We discussed the possibility of getting a port placed in my chest for intravenous access and having a bone marrow biopsy BOTH under conscious sedation, one right after the other in the same room after Cycle 2 of the carfilzomib is completed. It will be scheduled for either 19 Dec 2012 or 20 Dec 2012 giving my bone marrow a period of time to recover after the completion of the 2nd Cycle of carfilzomib is completed on 12 Dec 2012. Jani will be here in Idaho (visiting for Christmas) to take me. They don't have the OnControl Driver, but I figure with conscious sedation, I'll be okay. Otherwise, I would have to drive or fly to the University of Colorado Hospital just for a bone marrow biopsy WITHOUT conscious sedation, but with the OnControl Driver~

Today, they drew my multiple myeloma blood tests including the M-Spike. It was 0.5 at the Mayo Clinic on 20 Nov 2012. Will have to wait a couple of days for results from today.

My white blood cell count was improved today to 4.1 but, a tad low (norms 4.5-11); my hemoglobin improved, but little low at 11.3 (norms 12-16); and my platelets were NORMAL at 155 (norms 140-440). My LDH has increased again to 867 (norms 313-618).

My creatinine was NORMAL today at 0.99 (norms 0.52-1.04) and I was HAPPY about that. My BUN was normal at 17 (norms 7-17) and even my GFR was NORMAL at greater than 60 for the first time!

I was in the infusion area for a long time because the IV took 2 pokes to work and then, the Aredia takes 2 hours to run - I thought about taking a Claritin to ward off the Aredia "flu-like" aches and pains that I sometimes have with the bone building medications. I decided to "wait and see" and then take Claritin if needed.

Followed by intravenous dex, intravenous carfilzomib at 27 metered square dosage (an increase from 20 metered squared). They decided not to give me the liter of extra fluids because my kidney function tests were normal, so I'll drink extra fluids this afternoon and tonight.

However, they did give me a nice free lunch consisting of a sandwich and pudding.

My mind seems somewhat clearer (prior to dex administration) and I'm not very tired for someone who has spent more than 5 hours lounging in a recliner - ha~

Went directly to the pet store and bought Nature's Miracle Skunk Remover for Kemmer who I'm sure rolled on some dead skunk over by Ron's house yesterday while I was at the dentist.  I put Skunk OFF on her last night, but it just covers the smell with a TERRIBLE floral scent. She is back at Ron's today and tomorrow until I get home - so, I'll need the real stuff by then.

Drove to the motel and checked in around 3:30 PM. Will return to the Infusion Area tomorrow morning at 7:30 AM to get Day 2 of the carfilzomid/dex.

Lab Values from 2nd Opinion Mayo Clinic Scottsdale - November 20 2012

My lab values from my 2^nd Opinion at the Mayo Clinic, Scottsdale, Arizona on 20 Nov 2012. All of their norms are slightly different than at the University of Colorado Hospital and St. Luke’s Hospital, Twin Falls, Idaho.

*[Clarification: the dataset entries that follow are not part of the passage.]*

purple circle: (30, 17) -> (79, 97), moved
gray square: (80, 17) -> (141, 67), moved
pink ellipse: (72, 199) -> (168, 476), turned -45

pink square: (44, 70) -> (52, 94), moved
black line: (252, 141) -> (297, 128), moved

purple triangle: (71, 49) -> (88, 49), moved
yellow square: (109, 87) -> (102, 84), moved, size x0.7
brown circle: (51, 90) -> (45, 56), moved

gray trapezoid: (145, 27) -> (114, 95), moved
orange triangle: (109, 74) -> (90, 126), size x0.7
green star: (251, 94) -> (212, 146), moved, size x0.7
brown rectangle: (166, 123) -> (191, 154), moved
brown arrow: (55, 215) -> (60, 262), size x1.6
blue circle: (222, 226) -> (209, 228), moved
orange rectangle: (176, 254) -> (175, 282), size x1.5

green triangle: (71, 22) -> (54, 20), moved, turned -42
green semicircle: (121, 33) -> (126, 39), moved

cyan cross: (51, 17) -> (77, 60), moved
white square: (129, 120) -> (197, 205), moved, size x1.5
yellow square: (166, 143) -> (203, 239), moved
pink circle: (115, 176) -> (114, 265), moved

My wbc (white blood count) was slightly low at 3 (norms 3.4-10.6); my hemoglobin was low at 10.5 (norms 12-15.5); and platelets were low, but up to 81 (norms 149-375). Will increase my Fragmin back to 15,000 units daily injection.

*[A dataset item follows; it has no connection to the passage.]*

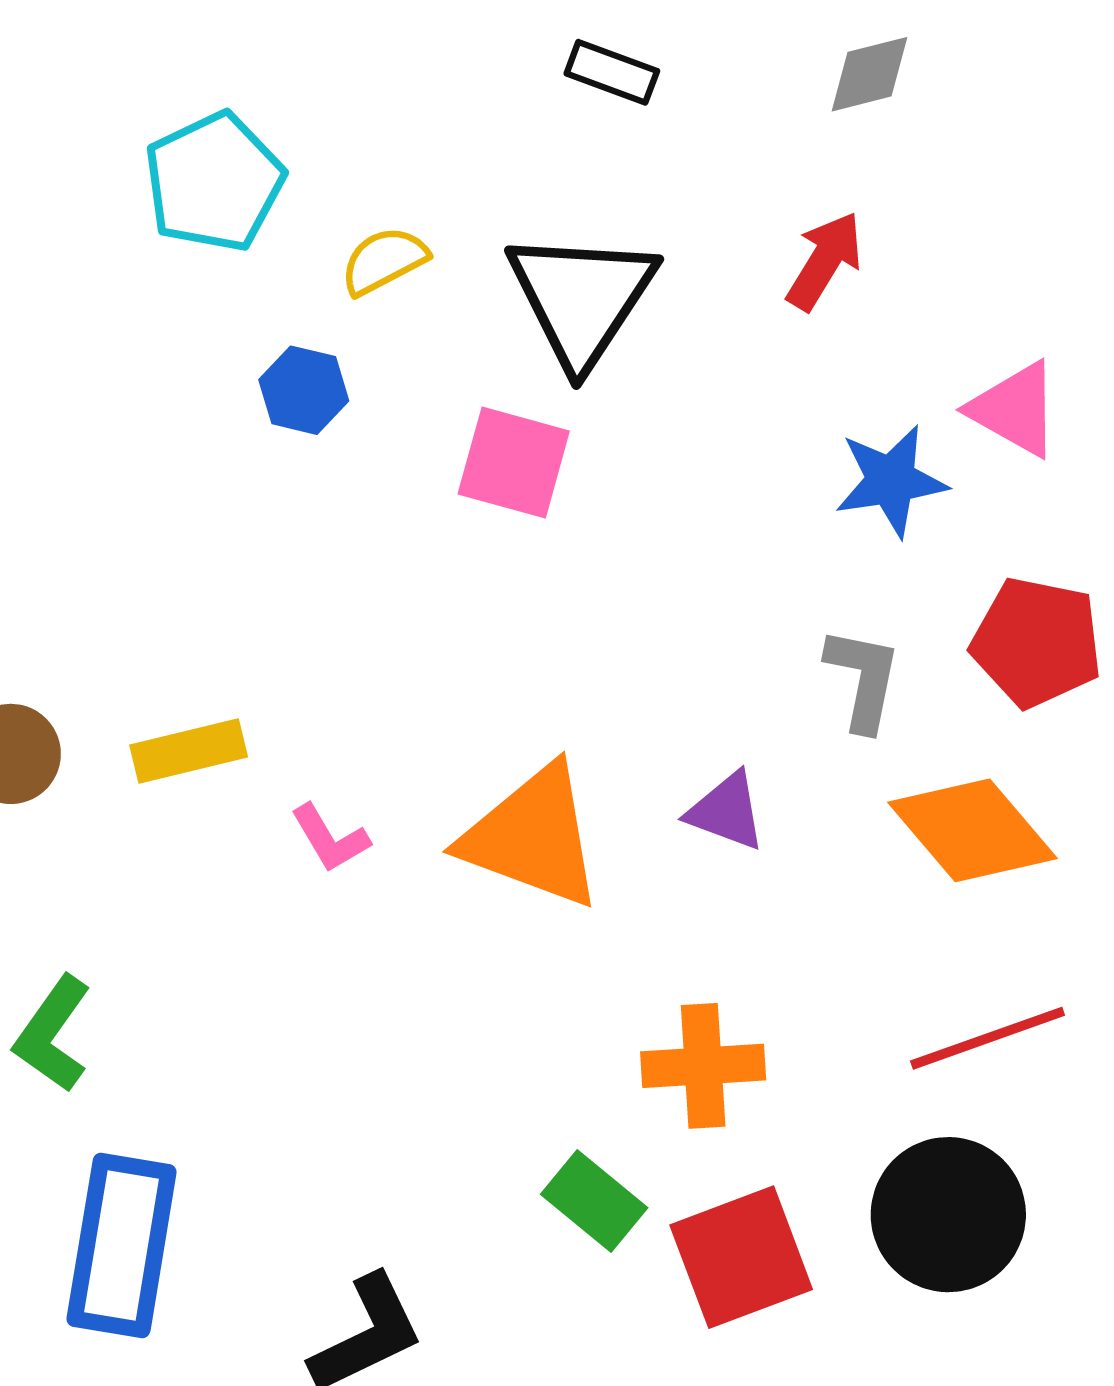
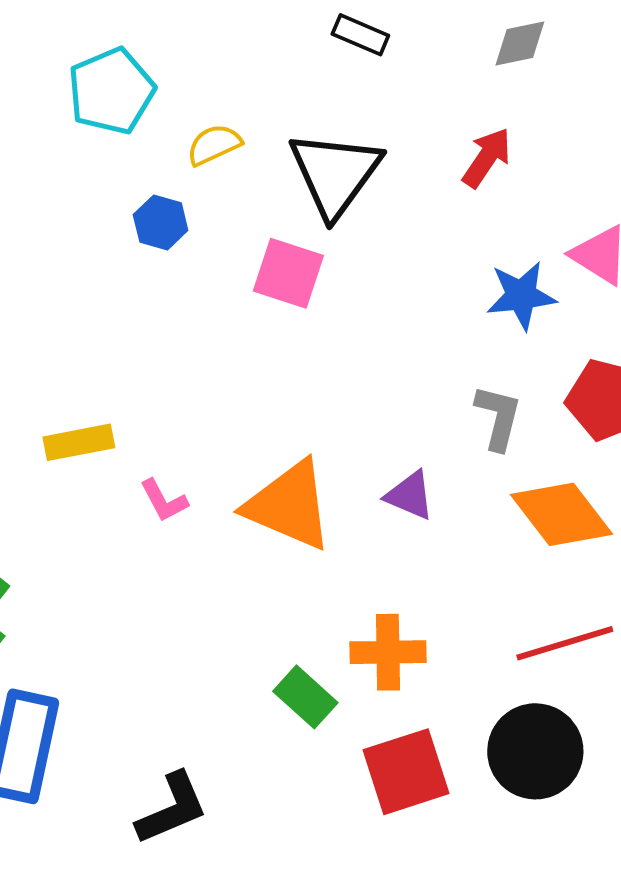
green rectangle: (594, 1201) -> (305, 697), moved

My LDH was high at 235 (norms 122-222). However, Dr. Foncesa told me that the LD values were “too broad” to make conclusions from.

My creatinine was high at 1.3 (norms 0.6-1.1). My BUN (blood urea nitrogen) was normal at 18.8 (norms 6-21). My GFR was abnormal at 41.6. But, Dr. Foncesa told me not to worry about these kidney function values.

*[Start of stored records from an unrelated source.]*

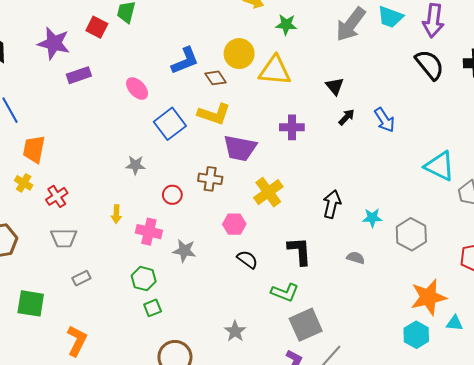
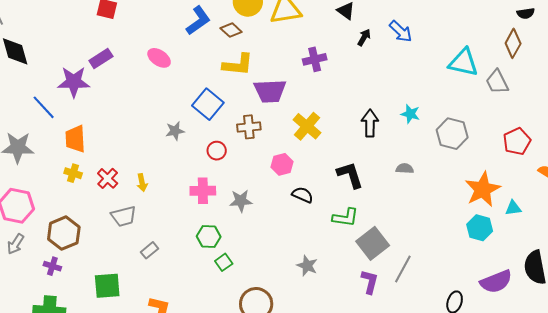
purple star: (54, 43) -> (74, 82), moved
blue square: (170, 124) -> (208, 104), moved
yellow arrow: (116, 214) -> (142, 183), moved
cyan star: (372, 218) -> (410, 114), moved, turned 30

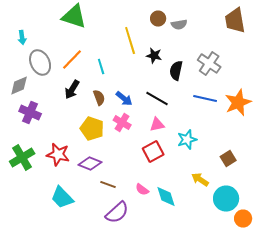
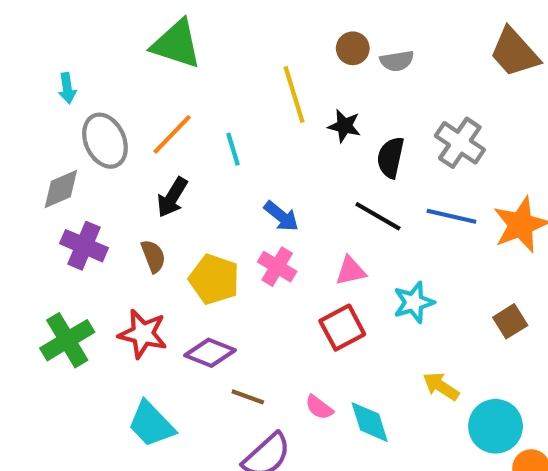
brown trapezoid: (235, 20) -> (514, 52), turned -32
brown semicircle: (99, 98) -> (153, 256), moved
black line: (157, 98) -> (378, 216), moved
brown square: (228, 158) -> (510, 321), moved

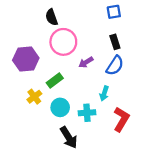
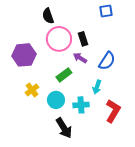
black rectangle: (115, 42) -> (83, 39), moved
purple arrow: (86, 62) -> (80, 58), turned 64
green rectangle: (55, 81) -> (64, 75), moved

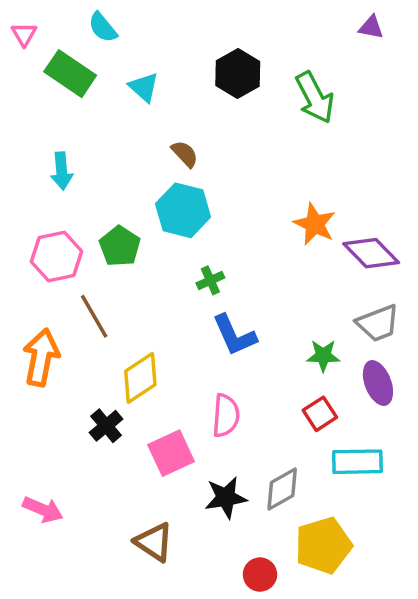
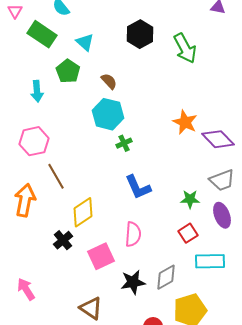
green pentagon: (120, 246) -> (68, 71), moved
green cross: (210, 280) -> (124, 143), moved
pink arrow: (43, 510) -> (26, 289), turned -145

Now the not so great news.

My M-Spike is 0.5 on 20 Nov 2012 at Mayo Clinic Scottsdale. It had been 0.3 on 17 Oct 2012 at UCH. Normal is ZERO.

My immunoglobulins are still non-existent - I think, this is to be expected after 2 autologous stem cell transplants (ASCT) - I'm Day 186 since the 2nd ASCT. This means I have no immunity to invaders.